That led to some initial confusion and protest from Republicans, prompting ranking member Doug Collins, R-Ga., to argue that the contempt proceedings were moving too quickly. Nadler responded that it was only until the threat of contempt arose that the DOJ opened itself to negotiations with the House panel.

Justice Department spokeswoman Kerri Kupec said in a statement: “It is deeply disappointing that elected representatives of the American people have chosen to engage in such inappropriate political theatrics.”

Nadler, the spokeswoman said, “forced the President to assert executive privilege to preserve the status quo. No one, including Chairman Nadler and his Committee, will force the Department of Justice to break the law.”

The vote Wednesday afternoon came a day after the House panel’s staff met with Justice Department officials in a last-minute attempt to hash out differences between the two sides over Mueller’s report. That meeting lasted less than 30 minutes, and Nadler was not present, NBC News reported, citing two sources familiar with the meeting.

Nadler first threatened to hold Barr in contempt Monday, after the Justice Department blew past the Democrat-led committee’s second deadline to hand over an unredacted version of the Mueller report, along with all of its underlying evidence.

Nadler had subpoenaed Barr on April 18 for the materials, saying his committee is “entitled” to them. The DOJ called that measure “unnecessary.”

Barr had made a less-redacted version of the report available to a handful of lawmakers from both major political parties in a secure room on Capitol Hill. But Nadler and other Democrats rejected that option, demanding instead that Barr give the full report to all of Congress.

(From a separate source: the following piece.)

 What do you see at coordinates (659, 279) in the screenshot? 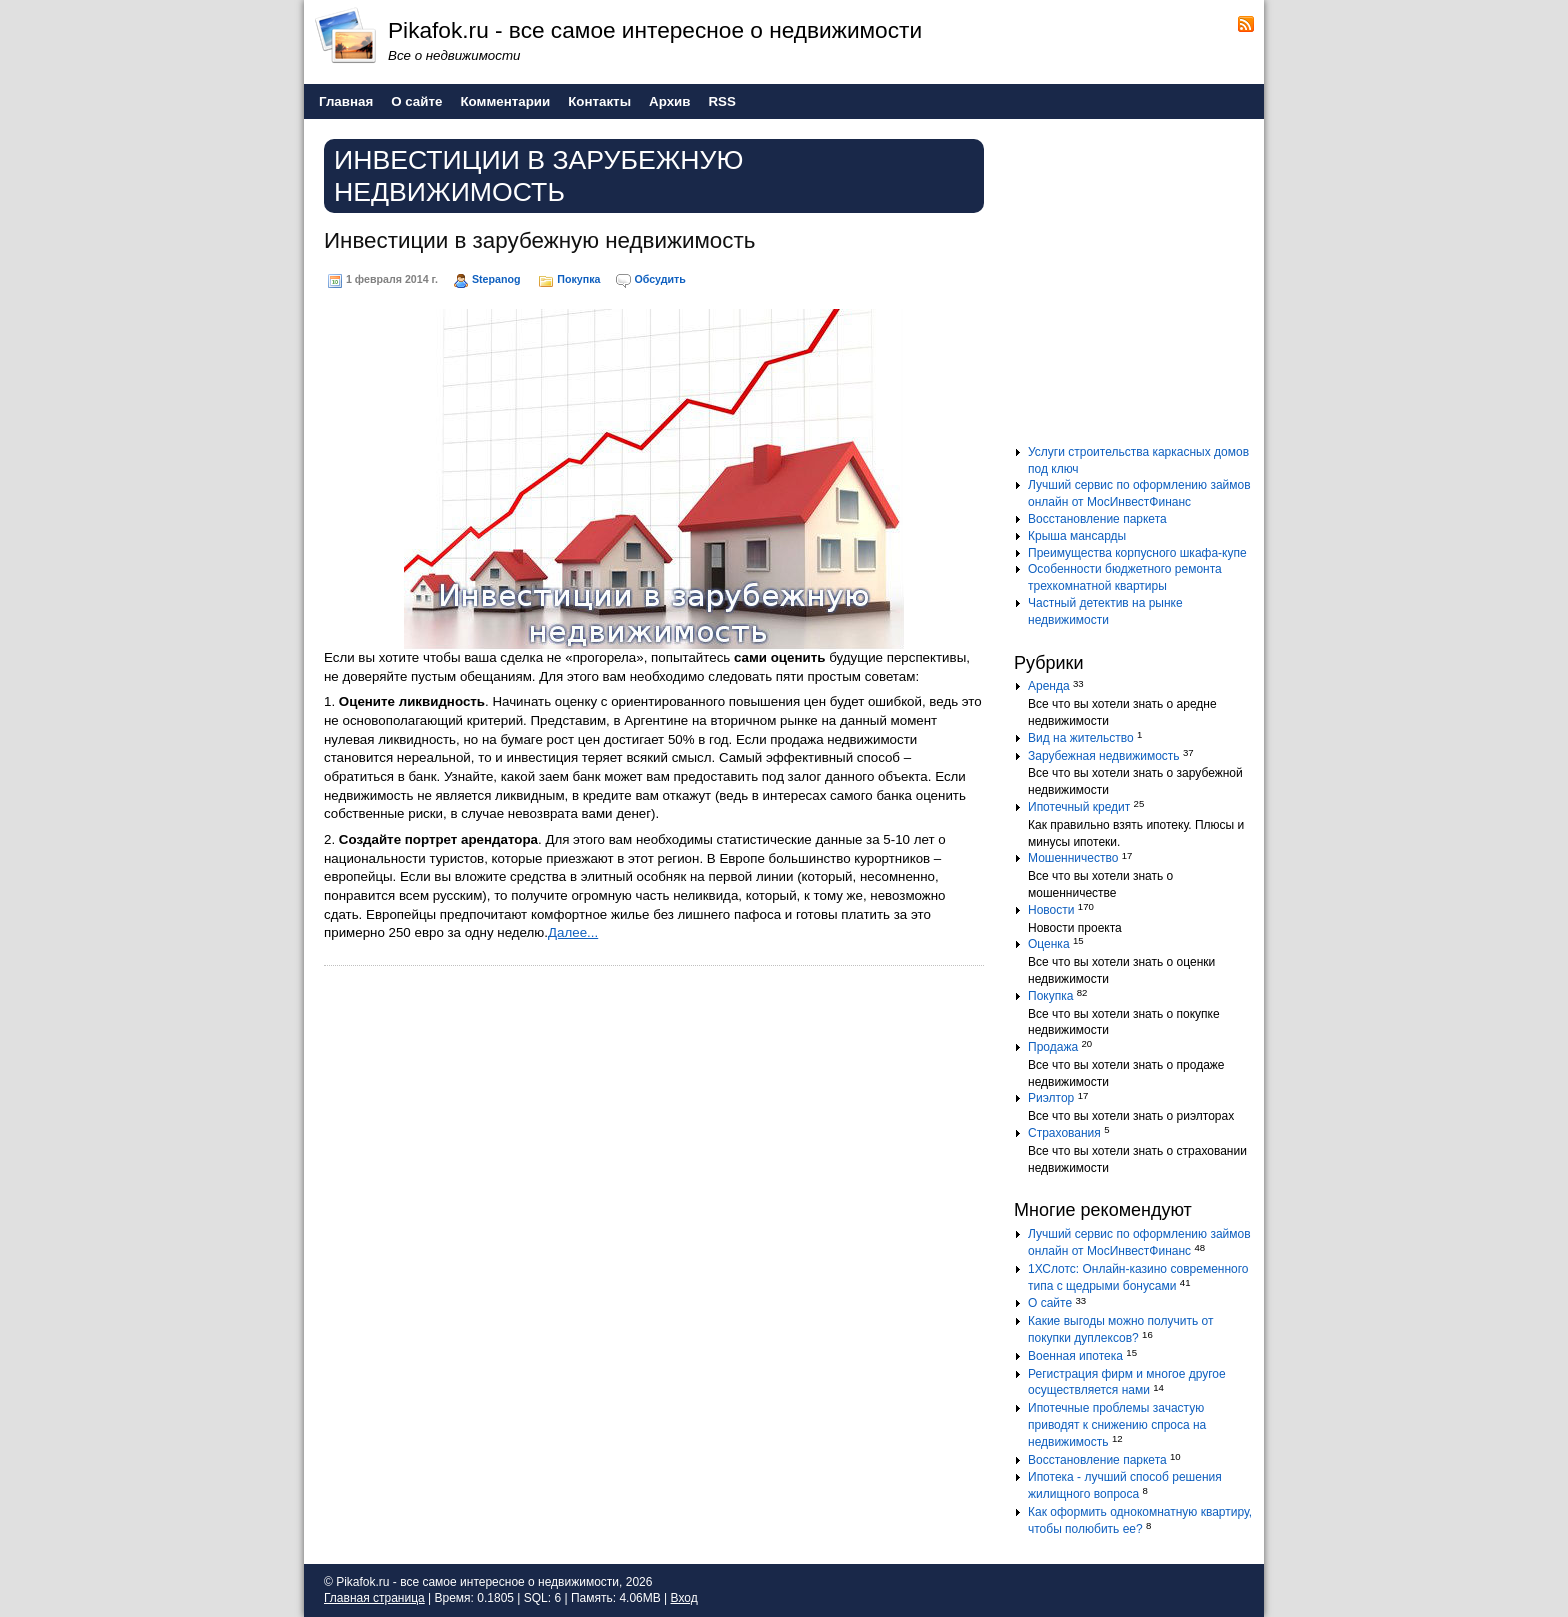 I see `Обсудить` at bounding box center [659, 279].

Politico, citing two sources familiar with the negotiations, reported that the Justice Department offered at the Tuesday meeting for lawmakers to allow more staff members to come with them to view the secured version of the Mueller report, as well as keep their handwritten notes. But the DOJ did not offer to allow more members of Congress to view the less-redacted version, according to Politico.

On Tuesday night, Assistant Attorney General Stephen Boyd sent a letter to Nadler saying that the panel’s continued demands were “unreasonable.” Boyd demanded that the committee cancel the contempt vote, or else Barr will recommend that President Donald Trump invoke executive privilege over the materials requested by the subpoena.

Nadler slammed the department in response, saying that that is “not how executive privilege works.” “The White House waived these privileges long ago, and the [DOJ] seemed open to sharing these materials with us earlier today,” Nadler said.

Trump did assert executive privilege Wednesday morning. But Barr said that that “protective assertion” gave Trump the option to make a “final assertion” on whether to make the claim for all or merely some of the materials related to the Mueller report.

White House press secretary Sarah Huckabee Sanders was more unequivocal. “Neither the White House nor Attorney General Barr will comply with Chairman Nadler’s unlawful and reckless demands,” Sanders said. “Faced with Chairman Nadler’s blatant abuse of power, and at the Attorney General’s request, the President has no other option than to make a protective assertion of executive privilege.”

Mueller’s team wrote in their 448-page report that they found insufficient evidence to show that the Trump campaign coordinated with Russia during the 2016 presidential election. Mueller did not determine on whether Trump himself obstructed the investigation, but Barr and Deputy Attorney General Rod Rosenstein concluded from the report that there wasn’t enough evidence to recommend an obstruction offense.